▶ _What you have to do_:
Only lines containing the string "reserved" belong in the answer; copy all of them from the entries.

═════ Provided data ═════

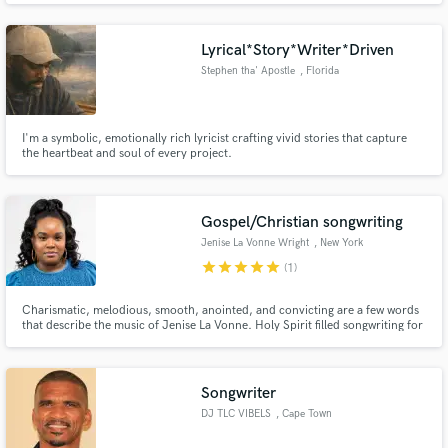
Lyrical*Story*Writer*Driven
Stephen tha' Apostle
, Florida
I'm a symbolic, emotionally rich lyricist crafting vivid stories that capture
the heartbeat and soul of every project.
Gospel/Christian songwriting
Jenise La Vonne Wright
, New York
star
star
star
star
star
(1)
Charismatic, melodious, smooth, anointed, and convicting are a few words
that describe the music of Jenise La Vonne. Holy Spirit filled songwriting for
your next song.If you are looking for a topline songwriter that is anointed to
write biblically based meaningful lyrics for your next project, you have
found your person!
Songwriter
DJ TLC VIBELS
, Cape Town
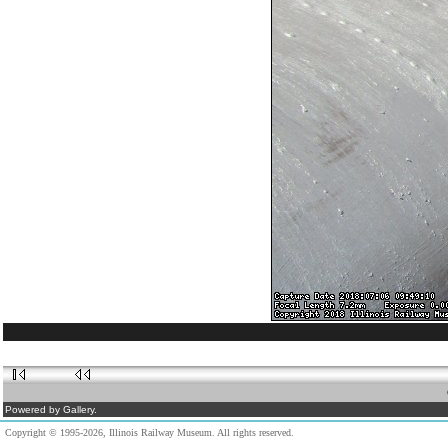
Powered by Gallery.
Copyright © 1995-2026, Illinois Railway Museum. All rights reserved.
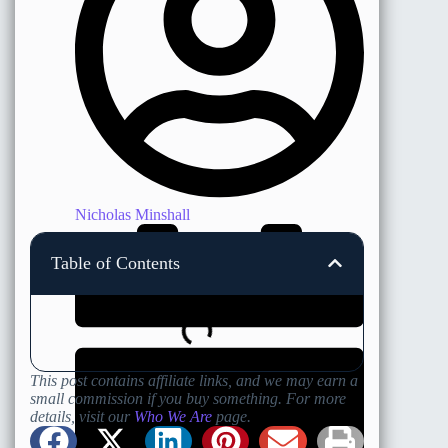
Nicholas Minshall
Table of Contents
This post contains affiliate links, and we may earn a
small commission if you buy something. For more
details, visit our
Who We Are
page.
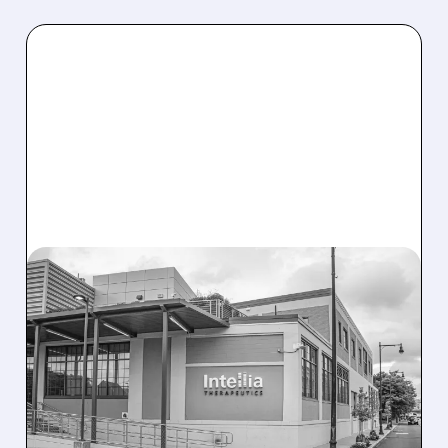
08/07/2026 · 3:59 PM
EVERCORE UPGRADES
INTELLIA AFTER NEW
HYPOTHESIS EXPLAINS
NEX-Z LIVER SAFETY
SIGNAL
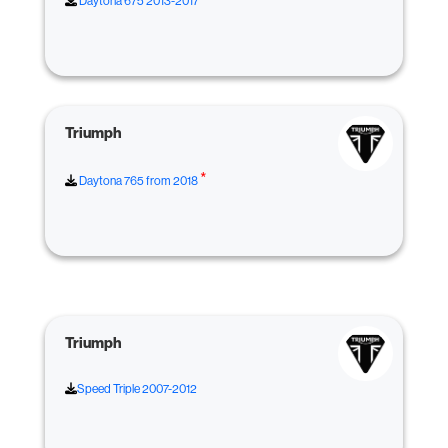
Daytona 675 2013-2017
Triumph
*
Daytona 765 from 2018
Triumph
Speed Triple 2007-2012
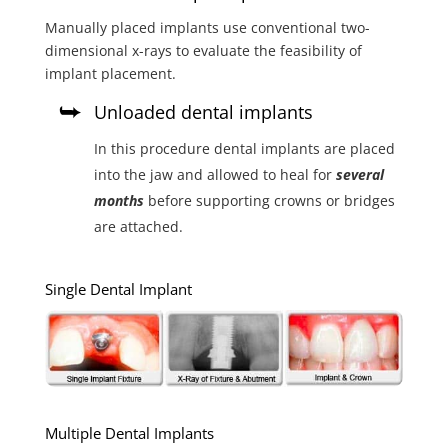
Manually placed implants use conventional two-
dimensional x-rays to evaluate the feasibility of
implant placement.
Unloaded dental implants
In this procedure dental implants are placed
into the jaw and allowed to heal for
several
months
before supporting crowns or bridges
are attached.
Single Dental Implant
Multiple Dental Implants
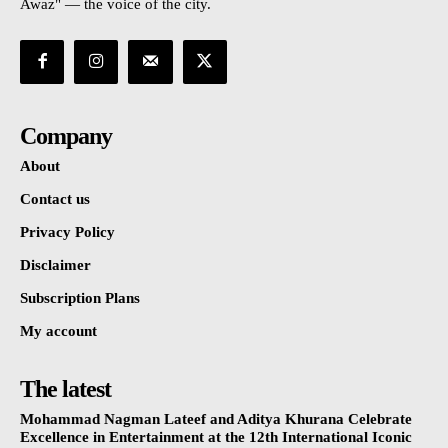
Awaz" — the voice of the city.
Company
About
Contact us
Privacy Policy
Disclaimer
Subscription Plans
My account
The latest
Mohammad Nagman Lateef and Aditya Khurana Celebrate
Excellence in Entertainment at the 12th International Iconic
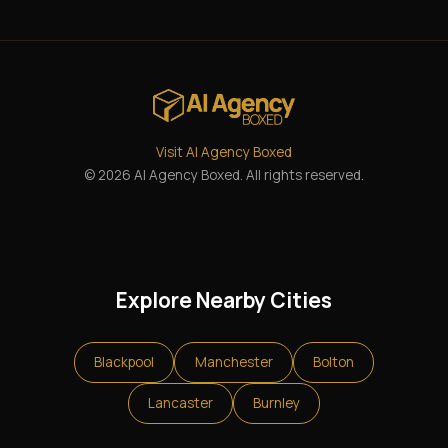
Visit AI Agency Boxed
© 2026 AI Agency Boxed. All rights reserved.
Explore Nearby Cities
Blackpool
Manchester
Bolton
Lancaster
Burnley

═════
═════ Provided data ═════

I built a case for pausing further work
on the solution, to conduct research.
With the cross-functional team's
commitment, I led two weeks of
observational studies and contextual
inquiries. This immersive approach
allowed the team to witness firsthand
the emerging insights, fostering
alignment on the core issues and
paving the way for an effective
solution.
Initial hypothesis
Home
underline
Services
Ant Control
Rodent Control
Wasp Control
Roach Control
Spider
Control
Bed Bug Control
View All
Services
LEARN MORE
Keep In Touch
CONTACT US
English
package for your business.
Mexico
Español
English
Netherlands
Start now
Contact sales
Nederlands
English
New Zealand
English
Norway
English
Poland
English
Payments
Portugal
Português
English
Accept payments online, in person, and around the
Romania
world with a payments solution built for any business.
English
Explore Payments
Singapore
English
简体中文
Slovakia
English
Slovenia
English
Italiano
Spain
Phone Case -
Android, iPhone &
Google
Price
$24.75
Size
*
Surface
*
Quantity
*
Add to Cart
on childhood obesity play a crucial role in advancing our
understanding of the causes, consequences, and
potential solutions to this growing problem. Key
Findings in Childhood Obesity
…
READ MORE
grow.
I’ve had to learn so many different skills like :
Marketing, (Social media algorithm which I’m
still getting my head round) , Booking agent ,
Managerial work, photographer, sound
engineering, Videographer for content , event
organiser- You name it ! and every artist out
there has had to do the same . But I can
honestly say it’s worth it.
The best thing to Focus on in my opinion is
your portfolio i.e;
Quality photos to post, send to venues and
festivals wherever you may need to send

═════

▶ _Your solution_:
Copyright © 1995-2026, Illinois Railway Museum. All rights reserved.
© 2026 AI Agency Boxed. All rights reserved.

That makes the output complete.